El puesto de Villagrán no es el único que está (o quedará) vacante. De momento, fuentes conocedoras aseguraron a DF que existen dos jefaturas cruciales en la entidad que, por el mismo motivo, deberán encontrar sus reemplazos por ADP.
Esto, en un momento particularmente complicado para la industria que la entidad supervisa, marcado por reducciones del 20% en ingresos brutos y una baja de cerca del 30% en las visitas recibidas en los últimos siete años.

Vivien Villagrán, exsuperintendenta de Casinos de Juego.
Tres búsquedas
El organigrama de Casinos se ve así: debajo de la superintendencia, existen tres divisiones clave: Fiscalización, de Autorizaciones y la Jurídica. Y es precisamente en las jefaturas de estas tres que se han efectuado (y vienen) cambios.

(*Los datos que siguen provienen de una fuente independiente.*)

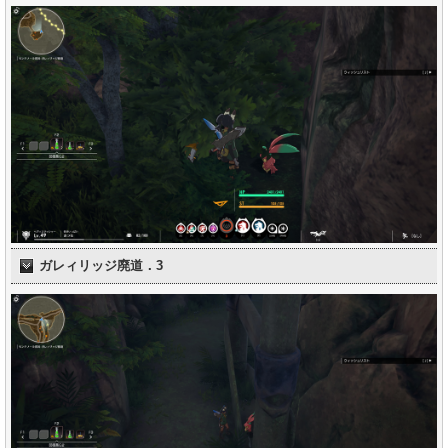
ガレィリッジ廃道．3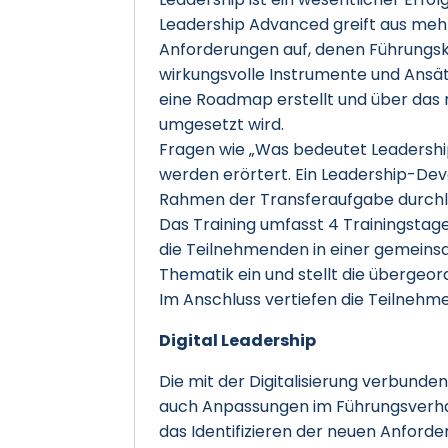
Leadership Advanced greift aus meh
Anforderungen auf, denen Führungsk
wirkungsvolle Instrumente und Ansät
eine Roadmap erstellt und über das
umgesetzt wird.
Fragen wie „Was bedeutet Leadershi
werden erörtert. Ein Leadership-Dev
Rahmen der Transferaufgabe durchl
Das Training umfasst 4 Trainingstage 
die Teilnehmenden in einer gemeins
Thematik ein und stellt die übergeor
Im Anschluss vertiefen die Teilneh
Digital Leadership
Die mit der Digitalisierung verbund
auch Anpassungen im Führungsverha
das Identifizieren der neuen Anford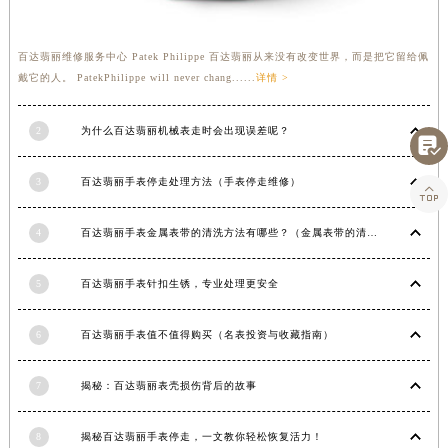
甘肃省合作市人民街百达翡丽售后服务中心（需提前预约）
甘肃省嘉峪关市雄关区新华中路百达翡丽售后服务中心（需提前预约）
百达翡丽维修服务中心 Patek Philippe 百达翡丽从来没有改变世界，而是把它留给佩
甘肃省金昌市金川区北京路百达翡丽售后服务中心（需提前预约）
戴它的人。 PatekPhilippe will never chang......
详情 >
甘肃省酒泉市肃州区西大街百达翡丽售后服务中心（需提前预约）
甘肃省临夏市城南街道团结路百达翡丽售后服务中心（需提前预约）
2
为什么百达翡丽机械表走时会出现误差呢？

甘肃省陇南市武都区人民路百达翡丽售后服务中心（需提前预约）
3
百达翡丽手表停走处理方法（手表停走维修）
甘肃省平凉市崆峒区西大街百达翡丽售后服务中心（需提前预约）

甘肃省庆阳市西峰区南大街百达翡丽售后服务中心（需提前预约）
4
百达翡丽手表金属表带的清洗方法有哪些？（金属表带的清洗）
甘肃省天水市秦州区民主路百达翡丽售后服务中心（需提前预约）
甘肃省武威市凉州区迎宾路百达翡丽售后服务中心（需提前预约）
5
百达翡丽手表针扣生锈，专业处理更安全
甘肃省张掖市甘州区民乐北路百达翡丽售后服务中心（需提前预约）
宁夏回族自治区固原市原州区文化街百达翡丽售后服务中心（需提前预约）
6
百达翡丽手表值不值得购买（名表投资与收藏指南）
宁夏回族自治区石嘴山市大武口区贺兰山路百达翡丽售后服务中心（需提前预约）
宁夏回族自治区吴忠市利通区开元大道百达翡丽售后服务中心（需提前预约）
7
揭秘：百达翡丽表壳损伤背后的故事
宁夏回族自治区银川市兴庆区新华东路97号新百中心C馆一层C1-18号商铺百达翡丽售后服务中心（需提前预约）
8
揭秘百达翡丽手表停走，一文教你轻松恢复活力！
宁夏回族自治区中卫市沙坡头区鼓楼东街百达翡丽售后服务中心（需提前预约）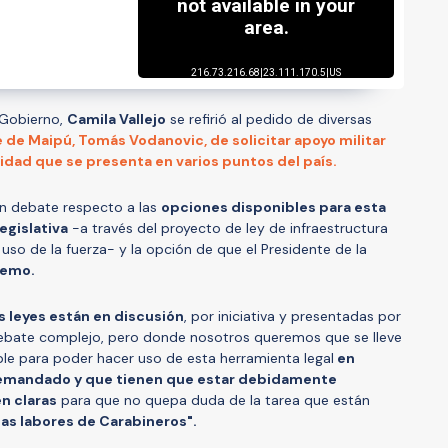
 Gobierno,
Camila Vallejo
se refirió al pedido de diversas
e de Maipú, Tomás Vodanovic, de solicitar apoyo militar
ridad que se presenta en varios puntos del país.
un debate respecto a las
opciones disponibles para esta
egislativa
-a través del proyecto de ley de infraestructura
 uso de la fuerza- y la opción de que el Presidente de la
remo.
s leyes están en discusión
, por iniciativa y presentadas por
debate complejo, pero donde nosotros queremos que se lleve
le para poder hacer uso de esta herramienta legal
en
demandado y que tienen que estar debidamente
n claras
para que no quepa duda de la tarea que están
as labores de Carabineros".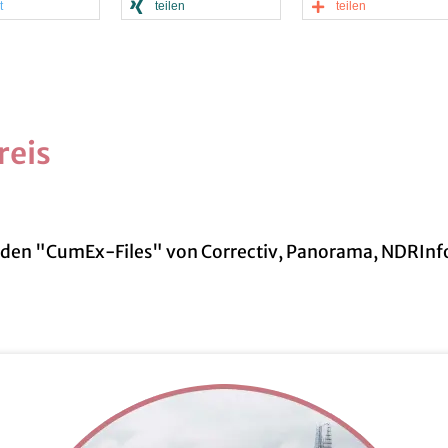
t
tei­len
tei­len
reis
he zu den "CumEx-Files" von Cor­rec­tiv, Pan­ora­ma, NDRI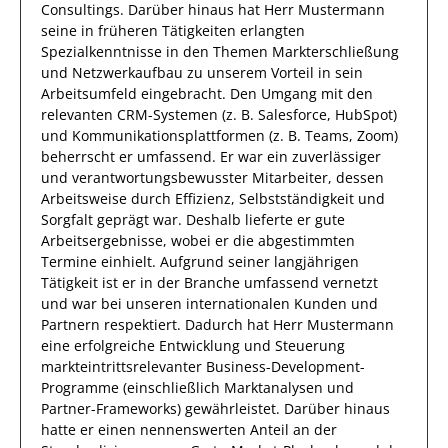
Consultings
.
Darüber hinaus
hat
Herr
Mustermann
seine in früheren Tätigkeiten erlangten
Spezialkenntnisse
in den Themen Markterschließung
und Netzwerkaufbau
zu unserem Vorteil
in sein
Arbeitsumfeld eingebracht.
Den Umgang mit den
relevanten
CRM-Systemen (z. B. Salesforce, HubSpot)
und Kommunikationsplattformen (z. B. Teams, Zoom)
beherrscht
er
umfassend.
Er
war ein zuverlässiger
und verantwortungsbewusster
Mitarbeiter, dessen
Arbeitsweise durch
Effizienz
,
Selbstständigkeit
und
Sorgfalt
geprägt
war.
Deshalb
lieferte
er
gute
Arbeitsergebnisse
, wobei er die abgestimmten
Termine einhielt.
Aufgrund seiner langjährigen
Tätigkeit ist
er
in der Branche umfassend vernetzt
und war bei unseren internationalen Kunden und
Partnern respektiert.
Dadurch
hat
Herr
Mustermann
eine erfolgreiche
Entwicklung und Steuerung
markteintrittsrelevanter Business-Development-
Programme (einschließlich Marktanalysen und
Partner-Frameworks)
gewährleistet. Darüber hinaus
hatte er einen nennenswerten Anteil
an der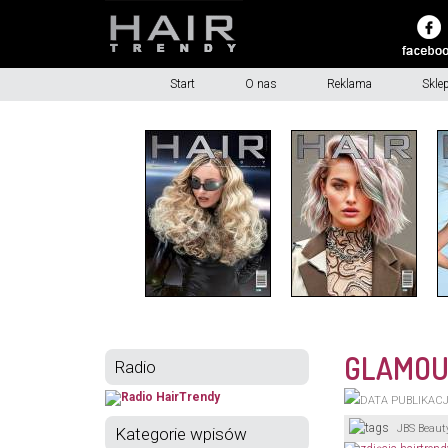
Start
O nas
Reklama
Skle
GLAMOUR
Radio
JBS Beaut
Kategorie wpisów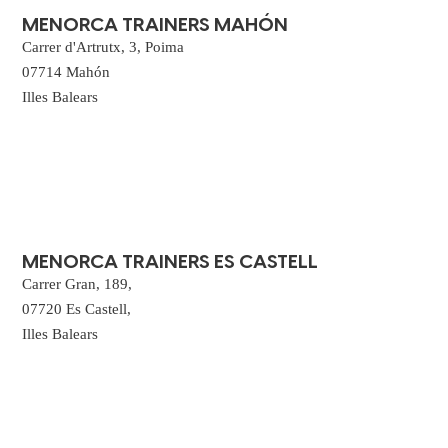
MENORCA TRAINERS MAHÓN
Carrer d'Artrutx, 3, Poima
07714 Mahón
Illes Balears
MENORCA TRAINERS ES CASTELL
Carrer Gran, 189,
07720 Es Castell,
Illes Balears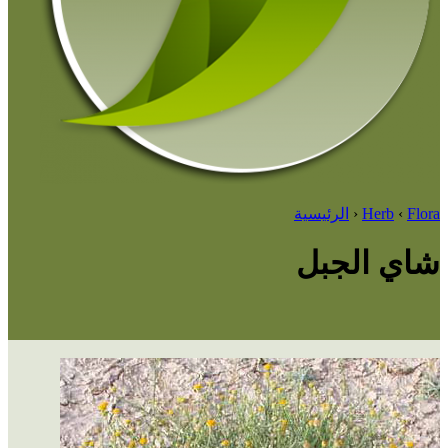
Flora
‹
Herb
‹
الرئيسية
شاي الجبل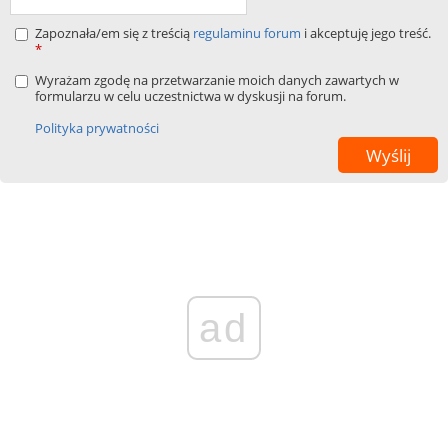
Zapoznała/em się z treścią
regulaminu forum
i akceptuję jego treść.
*
Wyrażam zgodę na przetwarzanie moich danych zawartych w
formularzu w celu uczestnictwa w dyskusji na forum.
Polityka prywatności
ad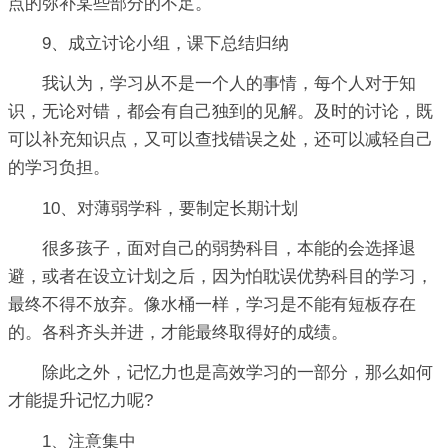
点的弥补某些部分的不足。
9、成立讨论小组，课下总结归纳
我认为，学习从不是一个人的事情，每个人对于知
识，无论对错，都会有自己独到的见解。及时的讨论，既
可以补充知识点，又可以查找错误之处，还可以减轻自己
的学习负担。
10、对薄弱学科，要制定长期计划
很多孩子，面对自己的弱势科目，本能的会选择退
避，或者在设立计划之后，因为怕耽误优势科目的学习，
最终不得不放弃。像水桶一样，学习是不能有短板存在
的。各科齐头并进，才能最终取得好的成绩。
除此之外，记忆力也是高效学习的一部分，那么如何
才能提升记忆力呢?
1、注意集中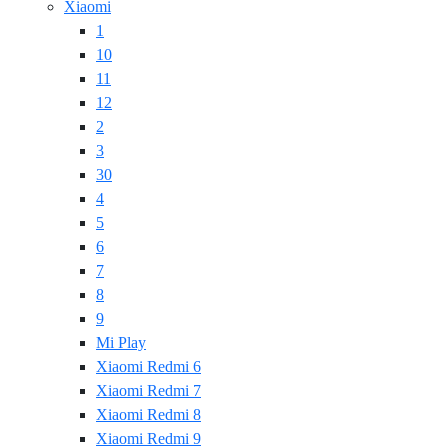
Xiaomi
1
10
11
12
2
3
30
4
5
6
7
8
9
Mi Play
Xiaomi Redmi 6
Xiaomi Redmi 7
Xiaomi Redmi 8
Xiaomi Redmi 9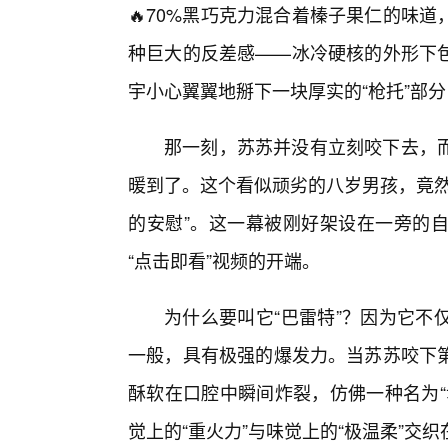
🔥70%黑巧克力混合着榛子果仁的味
种巨大的反差感——冰冷硬核的外形下
宇小心翼翼地掰下一块厚实的“枪托”部
那一刻，苏苏并没有立刻咬下去，而
暖到了。这个看似顽劣的八岁男孩，竟然
的安慰”。这一幕被刚好架设在一旁的自
“点击即看”视频的开端。
为什么要叫它“巴雷特”？因为它不
一般，具有极强的爆发力。当苏苏咬下
酥软在口腔中瞬间炸裂，仿佛一种名为“
觉上的“重火力”与味觉上的“极温柔”交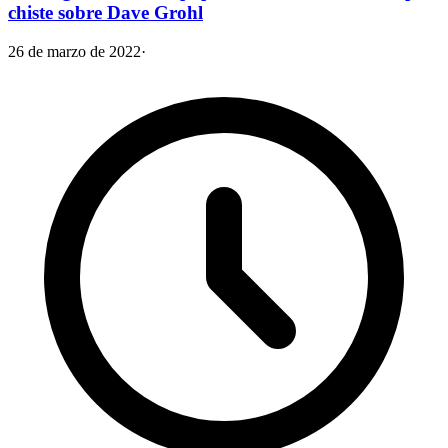
chiste sobre Dave Grohl
26 de marzo de 2022
·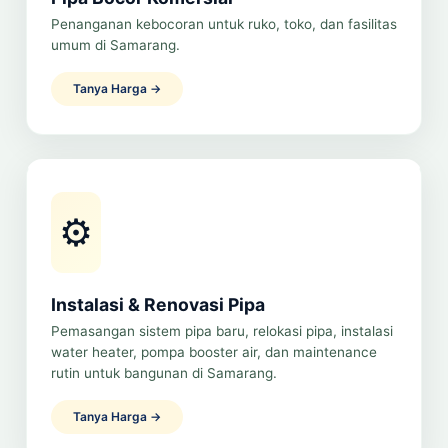
Penanganan kebocoran untuk ruko, toko, dan fasilitas
umum di Samarang.
Tanya Harga →
⚙️
Instalasi & Renovasi Pipa
Pemasangan sistem pipa baru, relokasi pipa, instalasi
water heater, pompa booster air, dan maintenance
rutin untuk bangunan di Samarang.
Tanya Harga →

Mientras que Eduardo Cáceres tuvo que dejar en febrero la Fiscalización para tomar el rol de superintendente subrogante, en su puesto está Mario Sanclemente. Conocedores de la entidad aseguraron que -por ahora- una vez que se encuentre el reemplazo para Villagrán, éste continuará con el período que empezó en 2022.
En la división de Autorizaciones, por su lado, luego de cumplir sus tres períodos de ADP (nueve años), en mayo Carlos Arriagada dejó vacante su cargo. Esta misma situación, pudo confirmar DF, estaría por repetirse en septiembre, cuando el jefe de división Jurídica, Manuel Zárate, también cumpla sus tres períodos y concrete su salida.
Consultada la Superintendencia por estos cambios, aseguró que han adoptado las medidas necesarias para asegurar la continuidad de la entidad mientras ocurren las vacancias. De momento, por tanto, señaló que ha seguido desempeñando con plena normalidad todas sus funciones, “tales como las de fiscalización, regulación, tramitación de procesos sancionatorios y atención ciudadana, entre otras”.
Esto último, incluyendo los procesos de otorgamiento de permisos de operación para los casinos de Iquique, Coquimbo, Viña del Mar, Pucón y Puerto Varas, “una de las principales funciones que la ley encomienda al Servicio”, consignó.
Estas funciones, cabe recordar, podrían ampliarse con el proyecto de ley que pretende regular las plataformas de apuestas online, cuyo texto original contempla que sea la misma Super la que pase a regular y supervisar este mercado, pasando a llamarse Superintendencia de Casinos, Apuestas y Juegos de Azar.